# FF: Snailsssssss ::gone::



## Diztrbd1 (Apr 21, 2010)

Don't have one clue as to where these came from but after realizing my 50 gal was infested with these snails, who hide very well in the substrate during the day, I decided to empty the tank and try to remove as many as possible. After about 2 unexpected frustrating hours of sifting thru the substrate I found about 200-400 or so lol anyway I don't want them!

type: some kind of trumpet snail 
size: super small to around 3/4".....average is probably 1/2" or a little less
availability:200-300 roughly, maybe more
use: whatever you want them for

*price: FREE OBO* *Gone*

cup they are in is about 4" across the bottom


----------



## djamm (Sep 25, 2010)

looks like puffer food to me....lol....


----------



## Diztrbd1 (Apr 21, 2010)

lol that's what I'm thinkin'


----------



## Keri (Aug 2, 2010)

Good deal!  I have lots of these as well, I like them because they aerate my sand and don't eat my plants.... and the extras go upstairs to the clown loach tank  


Bump!


----------



## gklaw (May 31, 2010)

I am afraid, despite of the 2 hours, you have not rid them 

As Keri says, they keep the substrate clean if you don't them. I am picking them off my 
black sand substrate though.


----------



## Diztrbd1 (Apr 21, 2010)

thanks for the input guys.....believe me, I know I am not rid of them lol, definitely a few less tho. The tank they are in has clown loaches in it and I have yet to see an empty shell or the loaches take any interest what-so-ever. Good to know that they aerate the sand as I will be going with sand soon & am sure there will be plenty then lol. I thought I read they eat the roots & it does appear something has been nibbling the leafs of my java fern...I could be wrong. Either way I have no shortage of them or no desire to put these back in there lol


----------



## Johnnyfishtanks (Apr 21, 2010)

pmed .......................


----------



## taureandragon76 (Apr 21, 2010)

Not a good snail for puffers, the shells are really hard and a puffers beak can get damaged trying to eat them.


----------



## `GhostDogg´ (Apr 22, 2010)

Looks like MLS.

Not good for puffers @ all.
Loaches should be fine.

Every night before lights out, place a bowl with lettuce in your tank, wait an hour or few, & remove the bowl. This will bait & trap many.
Do this nightly until you see the numbers decrease in the bowl.
Weekly/Bi weekly gravel vacs to get eggs & smaller MLS.
Not sure if they lays eggs on glass, but you'll notice if they do.


----------



## Johnnyfishtanks (Apr 21, 2010)

taureandragon76 said:


> Not a good snail for puffers, the shells are really hard and a puffers beak can get damaged trying to eat them.

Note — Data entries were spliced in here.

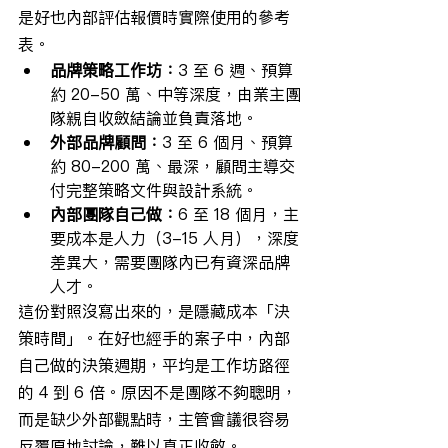
是好也內部評估報價時實際使用的參考
表。
品牌策略工作坊：
3 至 6 週、預算
約 20-50 萬、中等深度，由業主團
隊親自收斂結論並負責落地。
外部品牌顧問：
3 至 6 個月、預算
約 80-200 萬、最深，顧問主導交
付完整策略文件與設計系統。
內部團隊自己做：
6 至 18 個月，主
要成本是人力（3-15 人月），深度
差異大，需要團隊內已有資深品牌
人才。
這份對照沒寫出來的，是隱藏成本「決
策時間」。在好也經手的案子中，內部
自己做的決策週期，平均是工作坊路徑
的 4 到 6 倍。原因不是團隊不夠聰明，
而是缺少外部觀點時，主管會議很容易
反覆原地討論，難以真正收斂。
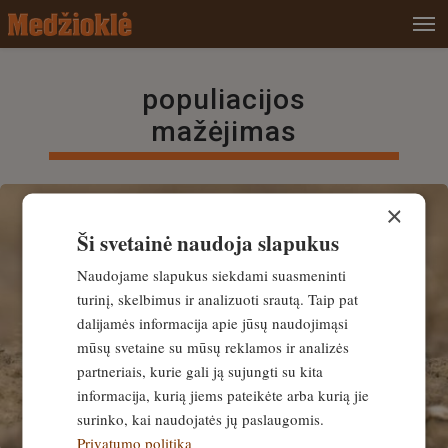
populiacijos
mažėjimas
×
Ši svetainė naudoja slapukus
Naudojame slapukus siekdami suasmeninti
turinį, skelbimus ir analizuoti srautą. Taip pat
dalijamės informacija apie jūsų naudojimąsi
mūsų svetaine su mūsų reklamos ir analizės
partneriais, kurie gali ją sujungti su kita
informacija, kurią jiems pateikėte arba kurią jie
surinko, kai naudojatės jų paslaugomis.
Privatumo politika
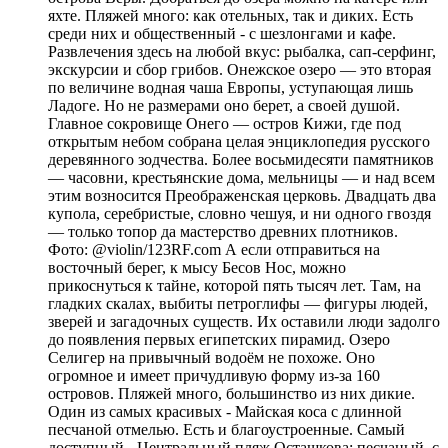
яхте. Пляжей много: как отельных, так и диких. Есть
среди них и общественный - с шезлонгами и кафе.
Развлечения здесь на любой вкус: рыбалка, сап-серфинг,
экскурсии и сбор грибов. Онежское озеро — это вторая
по величине водная чаша Европы, уступающая лишь
Ладоге. Но не размерами оно берет, а своей душой.
Главное сокровище Онего — остров Кижи, где под
открытым небом собрана целая энциклопедия русского
деревянного зодчества. Более восьмидесяти памятников
— часовни, крестьянские дома, мельницы — и над всем
этим возносится Преображенская церковь. Двадцать два
купола, серебристые, словно чешуя, и ни одного гвоздя
— только топор да мастерство древних плотников.
Фото: @violin/123RF.com А если отправиться на
восточный берег, к мысу Бесов Нос, можно
прикоснуться к тайне, которой пять тысяч лет. Там, на
гладких скалах, выбиты петроглифы — фигуры людей,
зверей и загадочных существ. Их оставили люди задолго
до появления первых египетских пирамид. Озеро
Селигер на привычный водоём не похоже. Оно
огромное и имеет причудливую форму из-за 160
островов. Пляжей много, большинство из них дикие.
Один из самых красивых - Майская коса с длинной
песчаной отмелью. Есть и благоустроенные. Самый
доступный - Центральный пляж Осташкова: песчаный, с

puffers can crush clams shells no prob why not these


----------



## Diztrbd1 (Apr 21, 2010)

PM'd you back Johnny



taureandragon76 said:


> Not a good snail for puffers, the shells are really hard and a puffers beak can get damaged trying to eat them.


I was wondering if they were ok , they did seem rather hard even the smaller ones...Thanks for the info Aaron


`GhostDogg´ said:


> Looks like MLS.
> 
> Not good for puffers @ all.
> Loaches should be fine.
> ...


Thanks for the info GhostDogg, Surprisingly it doesn't seem the loaches like them. I haven't seen any eggs but I know they're probably plenty in there as well as babies. I thought about the lettuce thing & may give that a try. As far as gravel vacs, that was how I noticed them to begin with, so now I am getting deeper into it when I do them. Pulled all my plants out for now as I am getting new substrate soon anyway.


----------



## Mferko (Jun 8, 2010)

i have lots of those things too in my sand, i got 4 asassin snails in the tank trying to keep their #'s down but every once in a while i use a fish net and strain the fine aragonite thru it and your left with a net full of snails to give away :/ im hoping my assassin snails breed since they have a constant supply of food, if they werent 4 bucks each i'd buy a schwackload of em


----------



## Diztrbd1 (Apr 21, 2010)

Mferko said:


> i have lots of those things too in my sand, i got 4 asassin snails in the tank trying to keep their #'s down but every once in a while i use a fish net and strain the fine aragonite thru it and your left with a net full of snails to give away :/ im hoping my assassin snails breed since they have a constant supply of food, if they werent 4 bucks each i'd buy a schwackload of em


wish I had sand as opposed to the Flourite /Gravel mix. That's how I got them down to a minimum in my shrimp tank. Just ran the sand thru a sifter....works great for sure. I would have put assassins in it, but I was afraid my loaches might find an interest in them lol I hear ya about the assassins being $4 each. Hoping the ones I got in other tanks breed as well. Kinda funny I have 1 assassin snail in my Betta's tank & was looking in there one day and seen a super small snail in there , got out a magnifying glass and it turned out to be a baby assassin. Hope to see more in the future lol


----------



## Kei (May 4, 2010)

i think there talking about pea puffers


----------